BEGIN

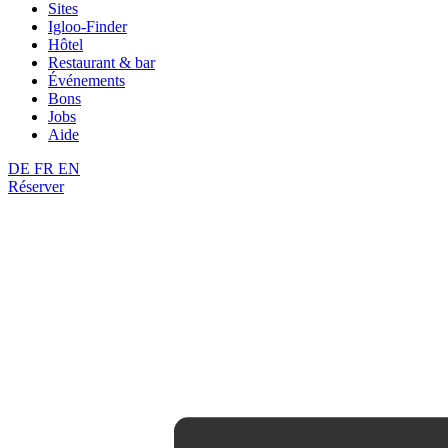
Sites
Igloo-Finder
Hôtel
Restaurant & bar
Événements
Bons
Jobs
Aide
DE
FR
EN
Réserver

END

**WHAT YOU WILL DO:**
Each of the entries above must be output exactly, with none of the pictures.

**ANSWER TO THIS PROBLEM:**
Sites
Igloo-Finder
Hôtel
Restaurant & bar
Événements
Bons
Jobs
Aide
DE
FR
EN
Réserver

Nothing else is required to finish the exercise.